Young U.S. citizens risk forgetting how post-9/11 U.S. policies have harmed Muslim communities at home and abroad, author and researcher Nazia Kazi said at a Wednesday event.
After terrorist organization Al Qaeda attacked U.S. military and economic targets Sept. 11, 2001, the U.S. launched a decadeslong effort to neutralize terror threats across the globe. U.S. counterterrorism efforts, which remain a centerpiece of U.S. foreign policy, focus on Islamic fundamentalist organizations in the Middle East. Experts, pundits and policymakers have criticized the undertaking — dubbed the war on terror — for its allegedly unclear goals and problematic methods.
The U.S. government’s war on terror is a manifestation of Islamophobia, according to Kazi. U.S. citizens must recognize state actions can qualify as Islamaphobic to begin to counter bigotry more broadly.
“If we are to understand Islamophobia at all, we must push ourselves to think beyond the actions of bigoted individuals, and we must push ourselves to understand the roots of their hate,” Kazi said. “We must push ourselves to see the Islamophobia that is perpetrated by the state and all too often paid for by our tax dollars. And most importantly, we must push ourselves to see our own tragic and often invisible complicity.”

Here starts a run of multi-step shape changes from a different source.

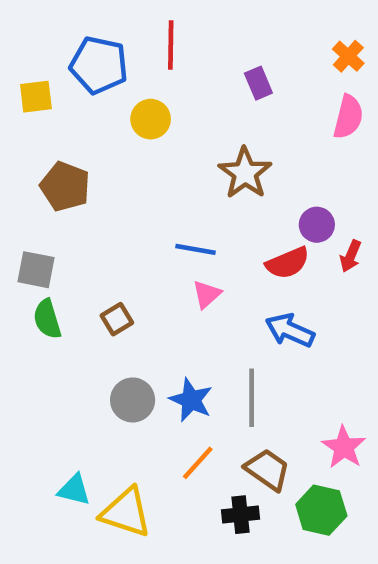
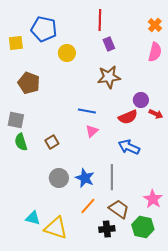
red line: (171, 45) -> (100, 20), moved
purple rectangle: (258, 83) -> (109, 44), moved
brown star: (245, 173) -> (109, 77), turned 30
red arrow: (351, 256) -> (156, 114), turned -88

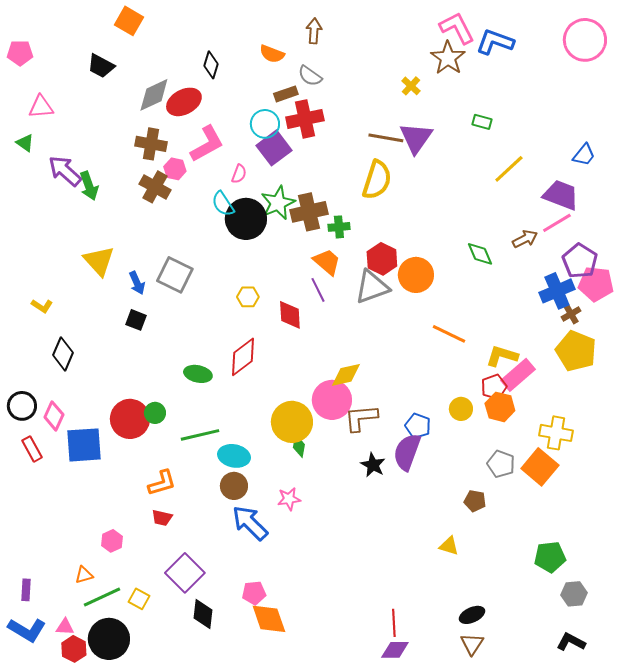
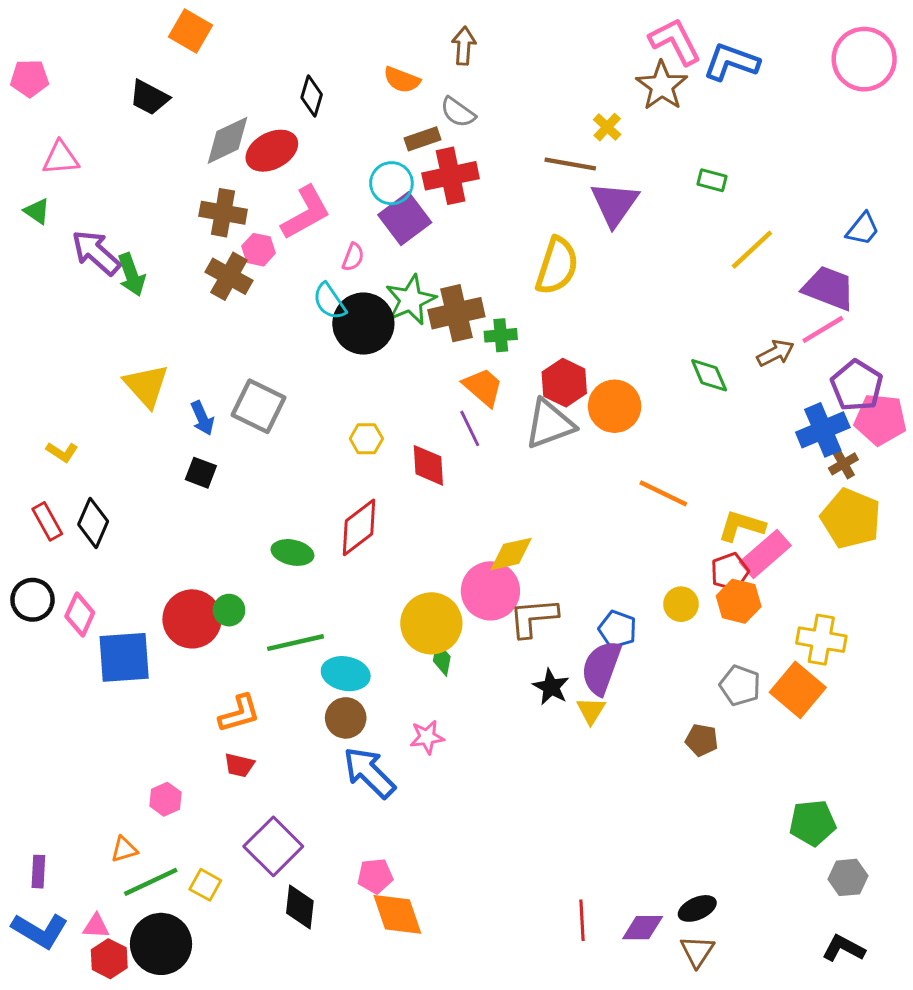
brown line: (386, 138) -> (570, 164), moved
red rectangle: (32, 449) -> (47, 521), moved
yellow triangle: (449, 546) -> (591, 711), moved, turned 45
purple diamond: (395, 650) -> (643, 928), moved

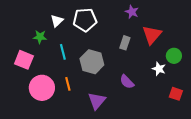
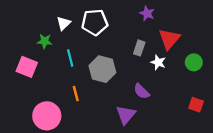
white star: (159, 69) -> (158, 62), moved
pink circle: (42, 88) -> (47, 116), moved
purple triangle: (97, 101) -> (126, 115), moved

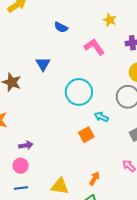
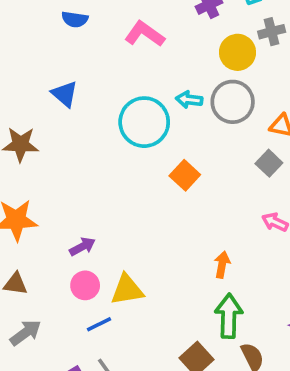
cyan arrow: (101, 117) -> (189, 100), moved
orange square: (86, 135) -> (185, 175), moved
yellow triangle: (60, 186) -> (127, 290), moved

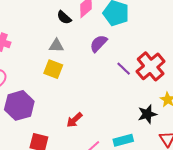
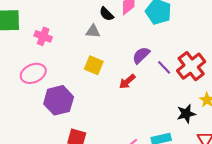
purple semicircle: (98, 43) -> (141, 55), moved
gray triangle: (56, 46) -> (93, 31), moved
red arrow: (74, 120) -> (127, 82), moved

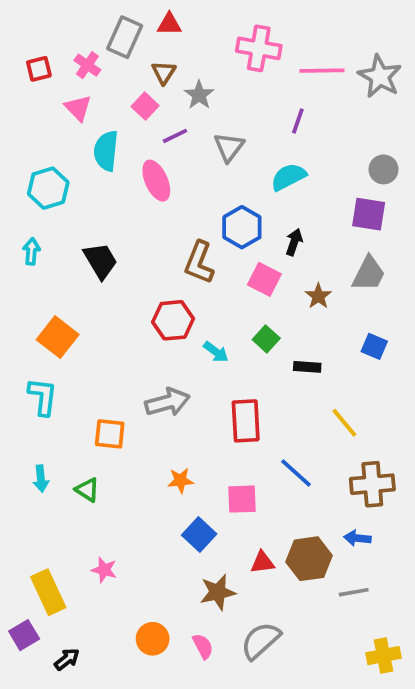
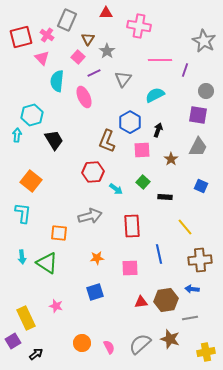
red triangle: (169, 24) -> (106, 13), moved
red square: (39, 69) -> (21, 37), size x1.6
pink line: (322, 71) -> (160, 60), moved
purple line: (298, 121) -> (185, 70), moved
cyan hexagon: (48, 188) -> (32, 115), moved
pink square: (264, 279) -> (142, 150), turned -30
blue line: (296, 473) -> (159, 254), turned 36
green triangle: (87, 490) -> (47, 263), size x1.6
blue square: (199, 534) -> (95, 292), moved, turned 30
brown star: (218, 592) -> (170, 339), moved, turned 30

The post-9/11 expression “never forget” has been used to justify and mask U.S. foreign policy blunders, according to Kazi.
“‘Never forget’ is the brand name of 9/11, and as a slogan ‘never forget’ is on par with ‘Just Do It,’ and we have to ask: If ‘Just Do It’ makes us go out and buy Nikes, then when it comes to ‘never forget,’ what exactly are we being sold?” Kazi said. “‘Never forget’ functions ideologically, making sure we do forget — that we forget the uneasy global histories that have better memory, a more nuanced, contextual memory would force us to remember.”
Kazi serves as an assistant professor of anthropology at Stockton University, a public university in New Jersey, where she studies Islamophobia and U.S. foreign policy. Her 2018 book “Islamophobia, Race, and Global Politics” discusses the intersection of Islamophobia and U.S. foreign policy, according to the publisher’s website.
Those born after 9/11 lack knowledge surrounding the incident because of twisted historical narratives, according to Kazi.
“I surveyed undergraduate students this fall, students who were born after 9/11 in 2001. I was curious to find out what these young Americans actually do remember about the thing they’re supposed to never forget,” Kazi said. “Eighty percent of my respondents couldn’t tell me what the Patriot Act was. One respondent said it was a Netflix show starring Hasan Minhaj.”
Signed into law by President George W. Bush almost two months after the 9/11 attacks, the USA PATRIOT Act introduced sweeping reforms with the described intention of bolstering U.S. national security. The law, which granted U.S. law enforcement the power to collect communication records and detain immigrants suspected of terrorism, has drawn criticism from politicians and human rights advocates.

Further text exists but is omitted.